[derefr]

Another way to explain this is that quantum computing would be the perfect answer to some extremely-naive kinds of cryptography, reducing the decryption time-complexity quite harshly (though not all the way to O(N) as one might expect)—but modern, practical cryptography does things fairly differently than spherical-cow cryptography.

For example, if cryptography basically consisted of taking a set of plaintext "blocks" and a key, permuting the key separately and deterministically for each block in O(1) time, expanding the key into a one-time pad again in O(1) time, and XORing each block with its respective pad—then you could use a quantum computer to quickly search the keyspace for a key that decrypts the blocks into something sensible according to some heuristic.

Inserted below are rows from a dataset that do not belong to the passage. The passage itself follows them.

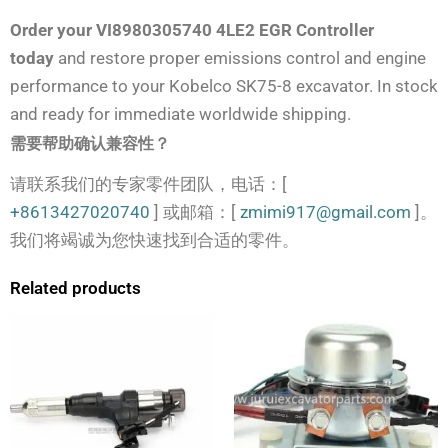
Order your VI8980305740 4LE2 EGR Controller
today
and restore proper emissions control and engine
performance to your Kobelco SK75-8 excavator. In stock
and ready for immediate worldwide shipping.
需要帮助确认兼容性？
请联系我们的专家零件团队，电话：[
+8613427020740
] 或邮箱：[
zmimi917@gmail.com
]。
我们将竭诚为您快速找到合适的零件。
Related products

You can make a quantum algorithm that "searches" a static keyspace, given that you can map a particular ciphertext block to particular plaintext block in O(1) time—this mapping effectively becomes a "projection" of the keyspace, and the quantum computer searches that.

The problem with this approach is that, in reality, subkeys in a "stream" aren't generated independently per-block (as happens in the much-derided "ECB mode" of block ciphers), but rather are generated serially by feeding in the previous subkey in a chained operation; and that each cipherblock is then created by "expanding" the subkey through a CSPRNG, which itself uses iterated hashing.

You can't make a quantum algorithm that searches a keyspace, given an encryption algorithm that is defined recursively or "statefully" on its input stream. There's no such thing as a "quantum for-loop" that magically makes an O(N)-step process into a single linear projection of the keyspace—and without this, there's nothing to usefully search through.